Filter the entries beneath this task, copying only the lines that hold the word "Entering".

* SOURCE DATA:
******************************
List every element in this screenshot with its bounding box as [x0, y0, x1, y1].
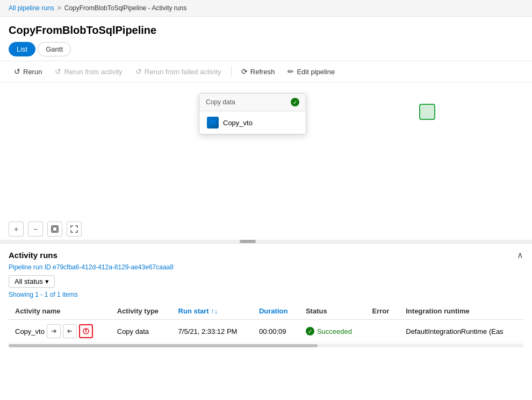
showing-text: Showing 1 - 1 of 1 items [9, 291, 523, 298]
dropdown-popup: Copy data ✓ Copy_vto [199, 93, 306, 134]
chevron-down-icon: ▾ [45, 277, 49, 285]
collapse-button[interactable]: ∧ [517, 250, 523, 260]
bottom-scrollbar[interactable] [9, 344, 523, 347]
col-error: Error [366, 303, 400, 320]
col-activity-type: Activity type [111, 303, 172, 320]
rerun-activity-icon: ↺ [55, 67, 61, 76]
status-filter-button[interactable]: All status ▾ [9, 275, 55, 288]
toolbar-separator [231, 66, 232, 77]
scrollbar-thumb [240, 240, 256, 243]
table-header-row: Activity name Activity type Run start ↑↓… [9, 303, 523, 320]
cell-status: ✓ Succeeded [299, 320, 366, 343]
cell-integration-runtime: DefaultIntegrationRuntime (Eas [399, 320, 523, 343]
page-title: CopyFromBlobToSqlPipeline [0, 17, 532, 42]
zoom-in-button[interactable]: + [9, 222, 24, 237]
status-value: Succeeded [317, 327, 352, 335]
refresh-icon: ⟳ [241, 67, 248, 76]
activity-runs-table: Activity name Activity type Run start ↑↓… [9, 303, 523, 343]
col-status: Status [299, 303, 366, 320]
horizontal-scrollbar[interactable] [0, 240, 532, 243]
svg-point-6 [85, 330, 86, 330]
canvas-node [419, 104, 435, 120]
zoom-out-button[interactable]: − [28, 222, 43, 237]
cell-run-start: 7/5/21, 2:33:12 PM [172, 320, 253, 343]
edit-pipeline-label: Edit pipeline [297, 68, 335, 76]
sort-icon: ↑↓ [211, 307, 218, 315]
input-action-button[interactable] [47, 324, 61, 338]
dropdown-title: Copy data [206, 98, 235, 106]
status-success-badge: ✓ Succeeded [306, 327, 360, 335]
col-integration-runtime: Integration runtime [399, 303, 523, 320]
rerun-from-activity-button[interactable]: ↺ Rerun from activity [49, 65, 127, 78]
svg-point-0 [210, 120, 216, 123]
fit-button[interactable] [47, 222, 62, 237]
table-row: Copy_vto [9, 320, 523, 343]
pipeline-run-id-row: Pipeline run ID e79cfba6-412d-412a-8129-… [9, 263, 523, 271]
details-action-button[interactable] [79, 324, 93, 338]
rerun-failed-icon: ↺ [135, 67, 142, 76]
rerun-from-failed-button[interactable]: ↺ Rerun from failed activity [130, 65, 227, 78]
refresh-button[interactable]: ⟳ Refresh [236, 65, 281, 78]
svg-point-1 [210, 123, 216, 125]
copy-data-icon [207, 117, 219, 128]
edit-pipeline-button[interactable]: ✏ Edit pipeline [282, 65, 340, 78]
rerun-button[interactable]: ↺ Rerun [9, 65, 47, 78]
col-duration: Duration [253, 303, 299, 320]
cell-duration: 00:00:09 [253, 320, 299, 343]
output-action-button[interactable] [63, 324, 77, 338]
breadcrumb: All pipeline runs > CopyFromBlobToSqlPip… [0, 0, 532, 17]
expand-button[interactable] [67, 222, 82, 237]
activity-name-value: Copy_vto [15, 327, 45, 335]
rerun-icon: ↺ [14, 67, 20, 76]
col-activity-name: Activity name [9, 303, 111, 320]
col-run-start[interactable]: Run start ↑↓ [172, 303, 253, 320]
dropdown-item-label: Copy_vto [223, 119, 253, 127]
pipeline-run-id-value: e79cfba6-412d-412a-8129-ae43e67caaa8 [53, 263, 174, 271]
breadcrumb-current: CopyFromBlobToSqlPipeline - Activity run… [64, 4, 186, 12]
canvas-area: Copy data ✓ Copy_vto + − [0, 82, 532, 244]
success-check-icon: ✓ [306, 327, 314, 335]
status-filter-label: All status [15, 277, 43, 285]
bottom-scrollbar-thumb [9, 344, 318, 347]
tab-gantt[interactable]: Gantt [38, 42, 71, 56]
activity-runs-section: Activity runs ∧ Pipeline run ID e79cfba6… [0, 244, 532, 347]
svg-rect-3 [53, 227, 57, 231]
canvas-toolbar: + − [9, 222, 82, 237]
edit-icon: ✏ [287, 67, 294, 76]
rerun-from-failed-label: Rerun from failed activity [145, 68, 221, 76]
dropdown-item[interactable]: Copy_vto [199, 111, 306, 134]
rerun-label: Rerun [23, 68, 42, 76]
table-wrapper: Activity name Activity type Run start ↑↓… [9, 303, 523, 343]
tabs-row: List Gantt [0, 42, 532, 61]
dropdown-header: Copy data ✓ [199, 94, 306, 111]
section-header: Activity runs ∧ [9, 250, 523, 260]
breadcrumb-link[interactable]: All pipeline runs [9, 4, 54, 12]
tab-list[interactable]: List [9, 42, 35, 56]
section-title: Activity runs [9, 251, 57, 260]
cell-activity-name: Copy_vto [9, 320, 111, 343]
rerun-from-activity-label: Rerun from activity [64, 68, 122, 76]
pipeline-run-id-label: Pipeline run ID [9, 263, 51, 271]
status-filter-row: All status ▾ [9, 275, 523, 288]
breadcrumb-separator: > [57, 4, 61, 12]
dropdown-check-icon: ✓ [291, 98, 299, 106]
cell-error [366, 320, 400, 343]
toolbar: ↺ Rerun ↺ Rerun from activity ↺ Rerun fr… [0, 61, 532, 82]
row-actions: Copy_vto [15, 324, 104, 338]
cell-activity-type: Copy data [111, 320, 172, 343]
refresh-label: Refresh [250, 68, 275, 76]
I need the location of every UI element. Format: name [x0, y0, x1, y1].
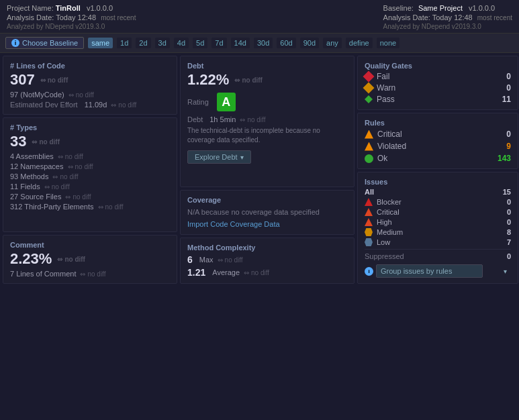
issues-blocker-count: 0: [498, 198, 511, 206]
project-label: Project Name:: [7, 4, 54, 12]
period-none-button[interactable]: none: [377, 38, 399, 48]
issues-suppressed-count: 0: [507, 252, 511, 260]
period-60d-button[interactable]: 60d: [277, 38, 295, 48]
types-methods: 93 Methods no diff: [10, 172, 170, 180]
qg-fail-count: 0: [498, 72, 511, 81]
types-thirdparty-label: 312 Third-Party Elements: [10, 203, 94, 211]
period-2d-button[interactable]: 2d: [136, 38, 150, 48]
types-fields: 11 Fields no diff: [10, 182, 170, 191]
debt-rating-row: Rating A: [187, 93, 347, 111]
comment-value-row: 2.23% no diff: [10, 250, 170, 268]
period-7d-button[interactable]: 7d: [211, 38, 226, 48]
quality-gates-card: Quality Gates Fail 0 Warn 0 Pass 11: [357, 56, 518, 110]
baseline-analysis-label: Analysis Date:: [383, 13, 430, 21]
period-30d-button[interactable]: 30d: [254, 38, 273, 48]
types-value-row: 33 no diff: [10, 133, 170, 150]
loc-value: 307: [10, 71, 35, 89]
rules-critical-icon: [365, 130, 373, 139]
issues-critical-count: 0: [498, 208, 511, 216]
rules-ok-row: Ok 143: [365, 154, 511, 163]
types-namespaces-diff: no diff: [68, 163, 93, 170]
period-4d-button[interactable]: 4d: [174, 38, 189, 48]
rules-violated-icon: [365, 142, 373, 151]
period-5d-button[interactable]: 5d: [193, 38, 207, 48]
period-1d-button[interactable]: 1d: [117, 38, 132, 48]
qg-warn-row: Warn 0: [365, 83, 511, 93]
loc-notmycode-diff: no diff: [68, 91, 94, 99]
comment-lines-diff: no diff: [80, 270, 105, 278]
issues-blocker-icon: [365, 198, 373, 206]
complexity-title: Method Complexity: [187, 244, 347, 252]
issues-high-label: High: [377, 218, 498, 226]
issues-all-row: All 15: [365, 188, 511, 196]
import-coverage-link[interactable]: Import Code Coverage Data: [187, 220, 280, 228]
types-namespaces-label: 12 Namespaces: [10, 162, 64, 170]
qg-warn-count: 0: [498, 83, 511, 93]
complexity-avg-label: Average: [212, 268, 240, 276]
period-same-button[interactable]: same: [88, 38, 113, 48]
issues-critical-icon: [365, 208, 373, 216]
debt-value-row: 1.22% no diff: [187, 71, 347, 89]
types-title: # Types: [10, 123, 170, 132]
group-select-wrapper: Group issues by rules Group issues by fi…: [376, 264, 511, 278]
issues-low-label: Low: [377, 238, 498, 246]
rules-violated-count: 9: [498, 142, 511, 151]
qg-warn-label: Warn: [377, 83, 498, 93]
issues-suppressed-row: Suppressed 0: [365, 249, 511, 260]
issues-critical-label: Critical: [377, 208, 498, 216]
issues-low-row: Low 7: [365, 238, 511, 246]
header-left: Project Name: TinRoll v1.0.0.0 Analysis …: [7, 4, 136, 30]
group-issues-select[interactable]: Group issues by rules Group issues by fi…: [376, 264, 483, 278]
types-fields-diff: no diff: [44, 183, 70, 191]
project-name-line: Project Name: TinRoll v1.0.0.0: [7, 4, 136, 12]
qg-pass-count: 11: [498, 95, 511, 104]
types-assemblies-diff: no diff: [58, 153, 83, 160]
analysis-label: Analysis Date:: [7, 13, 54, 21]
debt-time-value: 1h 5min: [209, 115, 236, 123]
complexity-max-value: 6: [187, 254, 193, 265]
debt-label-prefix: Debt: [187, 115, 203, 123]
period-define-button[interactable]: define: [346, 38, 373, 48]
analyzed-by: Analyzed by NDepend v2019.3.0: [7, 23, 136, 30]
types-no-diff: no diff: [32, 138, 60, 146]
coverage-card: Coverage N/A because no coverage data sp…: [180, 190, 355, 235]
period-3d-button[interactable]: 3d: [155, 38, 170, 48]
left-column: # Lines of Code 307 no diff 97 (NotMyCod…: [3, 56, 177, 284]
group-select-row: i Group issues by rules Group issues by …: [365, 264, 511, 278]
loc-notmycode-label: 97 (NotMyCode): [10, 91, 64, 99]
issues-medium-count: 8: [498, 228, 511, 236]
period-90d-button[interactable]: 90d: [300, 38, 319, 48]
issues-low-icon: [365, 238, 373, 246]
analysis-recent: most recent: [101, 14, 136, 21]
period-14d-button[interactable]: 14d: [231, 38, 250, 48]
quality-gates-title: Quality Gates: [365, 62, 511, 70]
rules-card: Rules Critical 0 Violated 9 Ok 143: [357, 113, 518, 169]
qg-fail-row: Fail 0: [365, 72, 511, 81]
types-sourcefiles-diff: no diff: [65, 193, 91, 201]
issues-medium-icon: [365, 228, 373, 236]
project-version: v1.0.0.0: [87, 4, 113, 12]
mid-column: Debt 1.22% no diff Rating A Debt 1h 5min…: [180, 56, 355, 284]
complexity-avg-row: 1.21 Average no diff: [187, 267, 347, 278]
debt-no-diff: no diff: [234, 76, 263, 84]
qg-warn-icon: [363, 83, 375, 94]
group-info-icon: i: [365, 267, 373, 276]
choose-baseline-button[interactable]: i Choose Baseline: [5, 37, 84, 49]
types-sourcefiles: 27 Source Files no diff: [10, 193, 170, 201]
baseline-bar: i Choose Baseline same 1d 2d 3d 4d 5d 7d…: [0, 34, 519, 53]
rules-critical-label: Critical: [377, 129, 498, 139]
complexity-card: Method Complexity 6 Max no diff 1.21 Ave…: [180, 238, 355, 284]
baseline-analysis-line: Analysis Date: Today 12:48 most recent: [383, 13, 512, 21]
explore-debt-button[interactable]: Explore Debt: [187, 150, 251, 164]
complexity-max-label: Max: [199, 256, 214, 264]
period-any-button[interactable]: any: [323, 38, 342, 48]
analysis-date-line: Analysis Date: Today 12:48 most recent: [7, 13, 136, 21]
issues-blocker-label: Blocker: [377, 198, 498, 206]
rules-violated-row: Violated 9: [365, 142, 511, 151]
issues-title: Issues: [365, 178, 511, 186]
complexity-avg-diff: no diff: [244, 269, 269, 276]
header: Project Name: TinRoll v1.0.0.0 Analysis …: [0, 0, 519, 34]
header-right: Baseline: Same Project v1.0.0.0 Analysis…: [383, 4, 512, 30]
rules-critical-row: Critical 0: [365, 129, 511, 139]
baseline-line: Baseline: Same Project v1.0.0.0: [383, 4, 512, 12]
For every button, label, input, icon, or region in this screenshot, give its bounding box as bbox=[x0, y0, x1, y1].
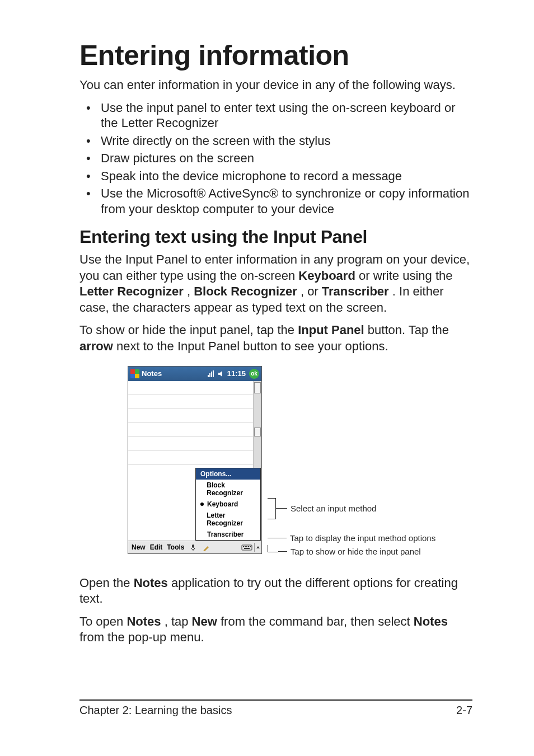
ok-button[interactable]: ok bbox=[249, 369, 259, 379]
body-paragraph: To show or hide the input panel, tap the… bbox=[79, 322, 472, 354]
list-item: Speak into the device microphone to reco… bbox=[79, 168, 472, 184]
command-bar: New Edit Tools bbox=[128, 541, 261, 553]
text-run: To open bbox=[79, 614, 127, 628]
text-run: Open the bbox=[79, 576, 134, 590]
text-run: or write using the bbox=[359, 269, 453, 283]
speaker-icon bbox=[217, 370, 225, 378]
bold-term-arrow: arrow bbox=[79, 339, 113, 353]
svg-rect-6 bbox=[242, 545, 252, 550]
cmd-new[interactable]: New bbox=[132, 543, 146, 551]
cmd-tools[interactable]: Tools bbox=[167, 543, 184, 551]
annotations: Select an input method Tap to display th… bbox=[268, 498, 435, 558]
svg-rect-10 bbox=[248, 546, 249, 547]
footer-rule bbox=[79, 699, 472, 701]
bold-term-keyboard: Keyboard bbox=[298, 269, 355, 283]
menu-item-letter-recognizer[interactable]: Letter Recognizer bbox=[196, 510, 260, 529]
svg-rect-1 bbox=[209, 373, 210, 377]
svg-rect-9 bbox=[246, 546, 247, 547]
menu-item-label: Letter Recognizer bbox=[207, 511, 256, 527]
body-paragraph: Use the Input Panel to enter information… bbox=[79, 252, 472, 316]
bold-term-notes: Notes bbox=[414, 614, 448, 628]
svg-rect-8 bbox=[245, 546, 246, 547]
page-title: Entering information bbox=[79, 39, 472, 72]
scrollbar[interactable] bbox=[253, 381, 261, 468]
body-paragraph: To open Notes , tap New from the command… bbox=[79, 614, 472, 646]
microphone-icon[interactable] bbox=[189, 543, 198, 552]
list-item: Use the Microsoft® ActiveSync® to synchr… bbox=[79, 186, 472, 217]
svg-rect-0 bbox=[208, 375, 209, 377]
bold-term-notes: Notes bbox=[134, 576, 168, 590]
text-run: To show or hide the input panel, tap the bbox=[79, 323, 298, 337]
bold-term-block-recognizer: Block Recognizer bbox=[194, 284, 297, 298]
bullet-list: Use the input panel to enter text using … bbox=[79, 100, 472, 217]
text-run: , or bbox=[301, 284, 322, 298]
text-run: from the pop-up menu. bbox=[79, 630, 204, 644]
menu-item-label: Keyboard bbox=[207, 500, 238, 508]
list-item: Use the input panel to enter text using … bbox=[79, 100, 472, 131]
app-title: Notes bbox=[142, 369, 162, 378]
clock-text: 11:15 bbox=[227, 369, 246, 378]
cmd-edit[interactable]: Edit bbox=[150, 543, 163, 551]
menu-item-label: Transcriber bbox=[207, 530, 243, 538]
device-screenshot: Notes 11:15 ok Options... Block R bbox=[128, 366, 262, 554]
signal-icon bbox=[207, 370, 215, 378]
note-canvas[interactable] bbox=[128, 381, 261, 468]
text-run: button. Tap the bbox=[368, 323, 449, 337]
menu-header-options[interactable]: Options... bbox=[196, 468, 260, 480]
menu-item-keyboard[interactable]: Keyboard bbox=[196, 499, 260, 510]
titlebar: Notes 11:15 ok bbox=[128, 367, 261, 381]
section-heading: Entering text using the Input Panel bbox=[79, 227, 472, 247]
svg-rect-12 bbox=[244, 548, 250, 549]
body-paragraph: Open the Notes application to try out th… bbox=[79, 575, 472, 607]
scroll-thumb-bottom[interactable] bbox=[254, 428, 261, 436]
windows-start-icon[interactable] bbox=[130, 369, 139, 378]
footer-chapter: Chapter 2: Learning the basics bbox=[79, 704, 232, 717]
input-method-menu: Options... Block Recognizer Keyboard Let… bbox=[195, 468, 261, 541]
text-run: next to the Input Panel button to see yo… bbox=[116, 339, 388, 353]
menu-item-block-recognizer[interactable]: Block Recognizer bbox=[196, 480, 260, 499]
svg-rect-5 bbox=[193, 550, 194, 551]
text-run: , bbox=[187, 284, 194, 298]
text-run: from the command bar, then select bbox=[221, 614, 414, 628]
bold-term-transcriber: Transcriber bbox=[322, 284, 389, 298]
svg-rect-7 bbox=[243, 546, 244, 547]
svg-rect-4 bbox=[192, 544, 194, 548]
annotation-display-options: Tap to display the input method options bbox=[290, 533, 435, 543]
list-item: Write directly on the screen with the st… bbox=[79, 133, 472, 149]
footer-page-number: 2-7 bbox=[456, 704, 472, 717]
list-item: Draw pictures on the screen bbox=[79, 151, 472, 166]
keyboard-icon[interactable] bbox=[241, 543, 253, 552]
page-footer: Chapter 2: Learning the basics 2-7 bbox=[79, 699, 472, 717]
menu-item-transcriber[interactable]: Transcriber bbox=[196, 529, 260, 540]
bold-term-notes: Notes bbox=[127, 614, 161, 628]
svg-rect-11 bbox=[250, 546, 251, 547]
menu-item-label: Block Recognizer bbox=[207, 481, 256, 497]
svg-rect-3 bbox=[213, 370, 214, 377]
pen-icon[interactable] bbox=[202, 543, 211, 552]
scroll-thumb-top[interactable] bbox=[254, 382, 261, 393]
bold-term-letter-recognizer: Letter Recognizer bbox=[79, 284, 184, 298]
annotation-show-hide: Tap to show or hide the input panel bbox=[291, 547, 421, 556]
annotation-select-method: Select an input method bbox=[291, 504, 376, 513]
bold-term-input-panel: Input Panel bbox=[298, 323, 364, 337]
intro-text: You can enter information in your device… bbox=[79, 77, 472, 93]
text-run: , tap bbox=[165, 614, 192, 628]
bold-term-new: New bbox=[192, 614, 217, 628]
input-arrow-icon[interactable] bbox=[254, 543, 261, 552]
svg-rect-2 bbox=[211, 372, 212, 377]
******************************
* YOUR SOLUTION:
page-title: Entering information bbox=[79, 39, 472, 72]
section-heading: Entering text using the Input Panel bbox=[79, 227, 472, 247]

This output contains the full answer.